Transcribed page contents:
——————

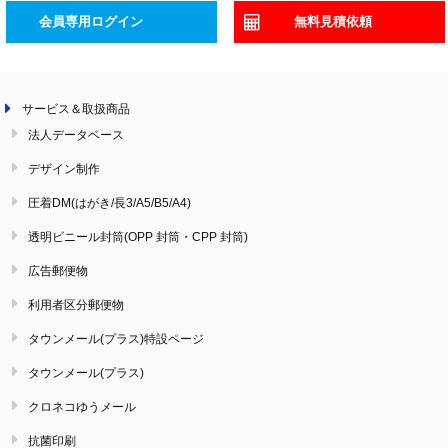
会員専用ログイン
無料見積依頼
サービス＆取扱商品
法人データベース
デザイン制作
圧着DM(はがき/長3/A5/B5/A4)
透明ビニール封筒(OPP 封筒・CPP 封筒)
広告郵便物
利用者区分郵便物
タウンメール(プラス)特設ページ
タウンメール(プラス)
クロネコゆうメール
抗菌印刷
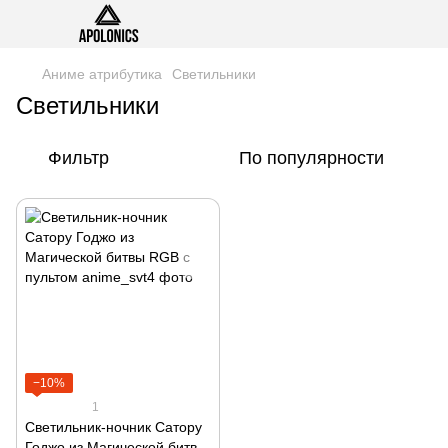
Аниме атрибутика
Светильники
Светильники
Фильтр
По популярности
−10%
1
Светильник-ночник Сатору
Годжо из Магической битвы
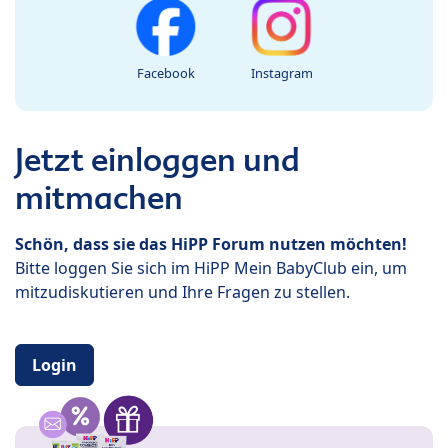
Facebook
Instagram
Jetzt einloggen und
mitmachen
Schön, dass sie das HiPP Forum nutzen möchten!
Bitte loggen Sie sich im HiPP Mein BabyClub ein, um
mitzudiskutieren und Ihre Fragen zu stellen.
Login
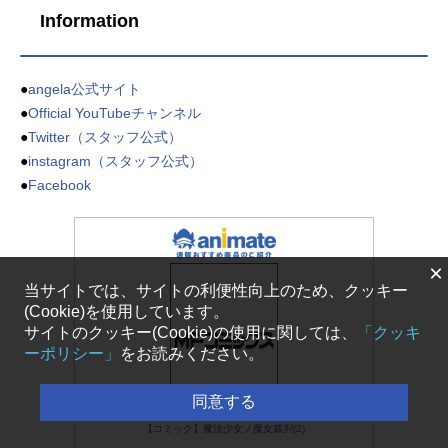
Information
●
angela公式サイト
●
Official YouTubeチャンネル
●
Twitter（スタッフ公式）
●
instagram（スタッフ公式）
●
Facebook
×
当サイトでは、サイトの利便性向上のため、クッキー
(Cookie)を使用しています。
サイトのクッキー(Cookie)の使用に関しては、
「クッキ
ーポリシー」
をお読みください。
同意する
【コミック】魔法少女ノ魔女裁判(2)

——————

_How to complete this task:_ Each line from the one containing "Bitte loggen Sie" to the final line of the data must be printed exactly, both included, with nothing else and no pictures.

_Written response:_
Bitte loggen Sie sich im HiPP Mein BabyClub ein, um
mitzudiskutieren und Ihre Fragen zu stellen.
Login
Information
●
angela公式サイト
●
Official YouTubeチャンネル
●
Twitter（スタッフ公式）
●
instagram（スタッフ公式）
●
Facebook
×
当サイトでは、サイトの利便性向上のため、クッキー
(Cookie)を使用しています。
サイトのクッキー(Cookie)の使用に関しては、
「クッキ
ーポリシー」
をお読みください。
同意する
【コミック】魔法少女ノ魔女裁判(2)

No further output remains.